+++ Dataset entries +++

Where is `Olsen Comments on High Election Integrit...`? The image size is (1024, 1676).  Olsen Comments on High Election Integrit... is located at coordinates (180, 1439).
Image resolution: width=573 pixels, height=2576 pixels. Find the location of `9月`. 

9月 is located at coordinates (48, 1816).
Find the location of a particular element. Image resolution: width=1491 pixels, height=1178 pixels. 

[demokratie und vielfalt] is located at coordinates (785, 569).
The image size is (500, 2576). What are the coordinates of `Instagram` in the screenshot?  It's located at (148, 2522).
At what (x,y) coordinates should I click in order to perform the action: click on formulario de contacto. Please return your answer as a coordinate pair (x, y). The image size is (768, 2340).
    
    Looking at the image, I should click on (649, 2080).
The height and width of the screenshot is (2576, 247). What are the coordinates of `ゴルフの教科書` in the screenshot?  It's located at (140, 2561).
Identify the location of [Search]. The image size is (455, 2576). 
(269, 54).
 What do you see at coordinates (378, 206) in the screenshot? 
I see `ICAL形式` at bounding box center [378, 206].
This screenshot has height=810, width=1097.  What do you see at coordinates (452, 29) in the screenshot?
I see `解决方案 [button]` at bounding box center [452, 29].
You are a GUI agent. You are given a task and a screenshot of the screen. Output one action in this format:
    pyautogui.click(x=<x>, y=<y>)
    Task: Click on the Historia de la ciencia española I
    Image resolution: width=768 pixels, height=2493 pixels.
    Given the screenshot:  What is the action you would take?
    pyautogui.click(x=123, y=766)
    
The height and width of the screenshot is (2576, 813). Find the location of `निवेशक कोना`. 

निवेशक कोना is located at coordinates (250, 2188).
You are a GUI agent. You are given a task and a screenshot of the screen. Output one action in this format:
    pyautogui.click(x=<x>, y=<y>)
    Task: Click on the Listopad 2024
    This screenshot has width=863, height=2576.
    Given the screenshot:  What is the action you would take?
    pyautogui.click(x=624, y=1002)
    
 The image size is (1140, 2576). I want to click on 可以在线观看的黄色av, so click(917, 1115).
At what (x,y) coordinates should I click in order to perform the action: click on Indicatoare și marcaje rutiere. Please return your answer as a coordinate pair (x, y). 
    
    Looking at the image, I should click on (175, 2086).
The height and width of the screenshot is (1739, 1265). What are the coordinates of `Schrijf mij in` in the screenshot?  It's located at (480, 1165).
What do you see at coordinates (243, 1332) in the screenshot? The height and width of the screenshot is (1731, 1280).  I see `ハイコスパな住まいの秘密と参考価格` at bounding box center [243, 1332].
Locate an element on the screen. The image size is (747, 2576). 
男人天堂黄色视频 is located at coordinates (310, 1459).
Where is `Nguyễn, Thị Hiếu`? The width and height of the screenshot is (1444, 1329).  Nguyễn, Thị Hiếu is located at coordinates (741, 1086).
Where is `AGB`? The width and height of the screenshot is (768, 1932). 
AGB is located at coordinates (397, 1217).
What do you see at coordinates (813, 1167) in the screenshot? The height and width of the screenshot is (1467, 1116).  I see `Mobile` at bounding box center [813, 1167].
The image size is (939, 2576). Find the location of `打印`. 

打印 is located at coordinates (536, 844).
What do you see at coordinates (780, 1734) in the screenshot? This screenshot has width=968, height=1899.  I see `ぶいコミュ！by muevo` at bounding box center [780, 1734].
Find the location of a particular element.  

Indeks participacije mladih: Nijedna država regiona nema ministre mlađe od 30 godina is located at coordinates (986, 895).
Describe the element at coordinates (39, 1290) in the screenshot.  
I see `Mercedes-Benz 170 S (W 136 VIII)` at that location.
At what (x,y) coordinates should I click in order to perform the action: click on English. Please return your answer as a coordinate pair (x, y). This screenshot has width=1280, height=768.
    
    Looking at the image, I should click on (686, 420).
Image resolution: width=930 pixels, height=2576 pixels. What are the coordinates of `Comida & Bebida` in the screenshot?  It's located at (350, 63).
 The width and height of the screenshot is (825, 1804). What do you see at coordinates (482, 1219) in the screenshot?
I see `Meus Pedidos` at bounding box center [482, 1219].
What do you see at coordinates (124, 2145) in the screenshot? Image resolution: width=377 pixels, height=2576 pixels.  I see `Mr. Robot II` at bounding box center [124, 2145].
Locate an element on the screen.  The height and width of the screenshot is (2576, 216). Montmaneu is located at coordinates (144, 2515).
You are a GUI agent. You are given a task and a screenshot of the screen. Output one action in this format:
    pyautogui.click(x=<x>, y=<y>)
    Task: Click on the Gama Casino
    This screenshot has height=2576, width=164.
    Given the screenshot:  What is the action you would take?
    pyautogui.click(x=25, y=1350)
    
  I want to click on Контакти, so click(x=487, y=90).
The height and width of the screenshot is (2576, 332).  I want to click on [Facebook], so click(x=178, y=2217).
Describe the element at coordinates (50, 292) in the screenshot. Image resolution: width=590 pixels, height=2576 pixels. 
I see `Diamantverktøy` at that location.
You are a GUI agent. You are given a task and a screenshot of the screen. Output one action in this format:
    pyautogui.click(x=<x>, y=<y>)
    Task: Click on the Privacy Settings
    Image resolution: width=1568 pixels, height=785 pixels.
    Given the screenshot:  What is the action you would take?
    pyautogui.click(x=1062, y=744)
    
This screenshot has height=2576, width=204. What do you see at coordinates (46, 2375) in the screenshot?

+++

■ Work task: The complete listing, unchanged, is the expected answer.

■ Solved problem:
Where is `Olsen Comments on High Election Integrit...`? The image size is (1024, 1676).  Olsen Comments on High Election Integrit... is located at coordinates (180, 1439).
Image resolution: width=573 pixels, height=2576 pixels. Find the location of `9月`. 

9月 is located at coordinates (48, 1816).
Find the location of a particular element. Image resolution: width=1491 pixels, height=1178 pixels. 

[demokratie und vielfalt] is located at coordinates (785, 569).
The image size is (500, 2576). What are the coordinates of `Instagram` in the screenshot?  It's located at (148, 2522).
At what (x,y) coordinates should I click in order to perform the action: click on formulario de contacto. Please return your answer as a coordinate pair (x, y). The image size is (768, 2340).
    
    Looking at the image, I should click on (649, 2080).
The height and width of the screenshot is (2576, 247). What are the coordinates of `ゴルフの教科書` in the screenshot?  It's located at (140, 2561).
Identify the location of [Search]. The image size is (455, 2576). 
(269, 54).
 What do you see at coordinates (378, 206) in the screenshot? 
I see `ICAL形式` at bounding box center [378, 206].
This screenshot has height=810, width=1097.  What do you see at coordinates (452, 29) in the screenshot?
I see `解决方案 [button]` at bounding box center [452, 29].
You are a GUI agent. You are given a task and a screenshot of the screen. Output one action in this format:
    pyautogui.click(x=<x>, y=<y>)
    Task: Click on the Historia de la ciencia española I
    Image resolution: width=768 pixels, height=2493 pixels.
    Given the screenshot:  What is the action you would take?
    pyautogui.click(x=123, y=766)
    
The height and width of the screenshot is (2576, 813). Find the location of `निवेशक कोना`. 

निवेशक कोना is located at coordinates (250, 2188).
You are a GUI agent. You are given a task and a screenshot of the screen. Output one action in this format:
    pyautogui.click(x=<x>, y=<y>)
    Task: Click on the Listopad 2024
    This screenshot has width=863, height=2576.
    Given the screenshot:  What is the action you would take?
    pyautogui.click(x=624, y=1002)
    
 The image size is (1140, 2576). I want to click on 可以在线观看的黄色av, so click(917, 1115).
At what (x,y) coordinates should I click in order to perform the action: click on Indicatoare și marcaje rutiere. Please return your answer as a coordinate pair (x, y). 
    
    Looking at the image, I should click on (175, 2086).
The height and width of the screenshot is (1739, 1265). What are the coordinates of `Schrijf mij in` in the screenshot?  It's located at (480, 1165).
What do you see at coordinates (243, 1332) in the screenshot? The height and width of the screenshot is (1731, 1280).  I see `ハイコスパな住まいの秘密と参考価格` at bounding box center [243, 1332].
Locate an element on the screen. The image size is (747, 2576). 
男人天堂黄色视频 is located at coordinates (310, 1459).
Where is `Nguyễn, Thị Hiếu`? The width and height of the screenshot is (1444, 1329).  Nguyễn, Thị Hiếu is located at coordinates (741, 1086).
Where is `AGB`? The width and height of the screenshot is (768, 1932). 
AGB is located at coordinates (397, 1217).
What do you see at coordinates (813, 1167) in the screenshot? The height and width of the screenshot is (1467, 1116).  I see `Mobile` at bounding box center [813, 1167].
The image size is (939, 2576). Find the location of `打印`. 

打印 is located at coordinates (536, 844).
What do you see at coordinates (780, 1734) in the screenshot? This screenshot has width=968, height=1899.  I see `ぶいコミュ！by muevo` at bounding box center [780, 1734].
Find the location of a particular element.  

Indeks participacije mladih: Nijedna država regiona nema ministre mlađe od 30 godina is located at coordinates (986, 895).
Describe the element at coordinates (39, 1290) in the screenshot.  
I see `Mercedes-Benz 170 S (W 136 VIII)` at that location.
At what (x,y) coordinates should I click in order to perform the action: click on English. Please return your answer as a coordinate pair (x, y). This screenshot has width=1280, height=768.
    
    Looking at the image, I should click on (686, 420).
Image resolution: width=930 pixels, height=2576 pixels. What are the coordinates of `Comida & Bebida` in the screenshot?  It's located at (350, 63).
 The width and height of the screenshot is (825, 1804). What do you see at coordinates (482, 1219) in the screenshot?
I see `Meus Pedidos` at bounding box center [482, 1219].
What do you see at coordinates (124, 2145) in the screenshot? Image resolution: width=377 pixels, height=2576 pixels.  I see `Mr. Robot II` at bounding box center [124, 2145].
Locate an element on the screen.  The height and width of the screenshot is (2576, 216). Montmaneu is located at coordinates (144, 2515).
You are a GUI agent. You are given a task and a screenshot of the screen. Output one action in this format:
    pyautogui.click(x=<x>, y=<y>)
    Task: Click on the Gama Casino
    This screenshot has height=2576, width=164.
    Given the screenshot:  What is the action you would take?
    pyautogui.click(x=25, y=1350)
    
  I want to click on Контакти, so click(x=487, y=90).
The height and width of the screenshot is (2576, 332).  I want to click on [Facebook], so click(x=178, y=2217).
Describe the element at coordinates (50, 292) in the screenshot. Image resolution: width=590 pixels, height=2576 pixels. 
I see `Diamantverktøy` at that location.
You are a GUI agent. You are given a task and a screenshot of the screen. Output one action in this format:
    pyautogui.click(x=<x>, y=<y>)
    Task: Click on the Privacy Settings
    Image resolution: width=1568 pixels, height=785 pixels.
    Given the screenshot:  What is the action you would take?
    pyautogui.click(x=1062, y=744)
    
This screenshot has height=2576, width=204. What do you see at coordinates (46, 2375) in the screenshot?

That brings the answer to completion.